Но никто не пошевелился. Ведь голос не принадлежал нашему командиру. Продолжая смотреть одним глазом на центр площади, я скосил другой, и увидел уже знакомого лысого, стоящим возле командира. На него было жалко смотреть — бледный, с трясущимися руками.
— Отставить, — рявкнул командир, обращаясь к нам.
Между ними началась словесная перепалка. Лучше всего были слышны слова «Вы должны!», «Вы обязаны!», вырывающиеся из толстого вместе с дыханием.
Их разговор был прерван, утонув в грохочущем облаке. Выстрелы раздались где-то снизу, и я, свесив голову через край крыши, заметил, что огненные стрелы вылетели прямо изо рта Преемника. Не могло быть сомнений, что это и был его ответ!

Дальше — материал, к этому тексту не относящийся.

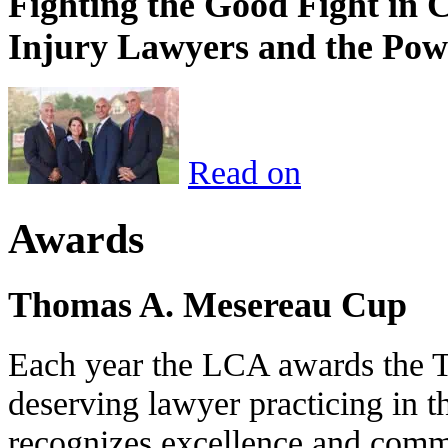
Fighting the Good Fight in 
Injury Lawyers and the Pow
Read on
Awards
Thomas A. Mesereau Cup
Each year the LCA awards the 
deserving lawyer practicing in t
recognizes excellence and commi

Народ на площади закопошился. Кто-то упал. «Патроны боевые!», сообразил я, еще не очень понимая, что же на самом деле происходит.
Внизу поднялся человеческий вихрь. Казалось, что сама земля на площади заходила ходуном, норовя разнести весь город, сровнять его со степной гладью. Но моя Любушка все равно оставалась в неподвижном центре, и даже не шевелилась. Даже неслышные слова больше не лились из ее рта.
— Братцы, стреляйте, — не по-уставному приказал командир, и тихо добавил, — В воздух!
Мы принялись палить в воздух. Затарахтел и мой автомат. Пули рассекали синеву, скрываясь в ней, и оставаясь равнодушными к тому, что творилось под ними.
Новый грохот пронесся внизу, и уста Преемника опять обросли бородой из огненных волос. В ответ на них внизу раздались крики.
Любушка закачалась и медленно осела на холодную гладь площади. «Что с ней?», удивленно спросил я у самого себя. Между тем моя любовь распласталась на серой асфальтовой земле, покрытой пятнами крови, которые были видны даже сверху.
И я рванулся, чтобы не дать ей упасть, чтобы поддержать, и чтобы, наконец, очутиться рядом с ней. Это было моим ответом на ее маленький вопрос, который совсем недавно, сливаясь с криком людской массы, вплетался в вопрос большой. В одно мгновение я преодолел край крыши, и ощутил под собой пустое, не поддерживающее пространство. Застывшие на крыше бойцы, злые уста Преемника, серая гладь обкомовского здания, площадь с остатками разбегающегося народа и лежащей Любушкой в центре — все смешалось передо мной.
Наконец, мои руки коснулись мягкого тела Любы. Мы с ней обратились в самую Любовь.
Вокруг нас свистели вечные паровозы, где-то в людских толпах скрывался Истинный и Праведный Вождь, за которого всегда придется бороться. Перед нами по-прежнему торчало безликое здание всегда фальшивой видимой власти. Любовь, дорога, сокрытая правда. Это — Русь.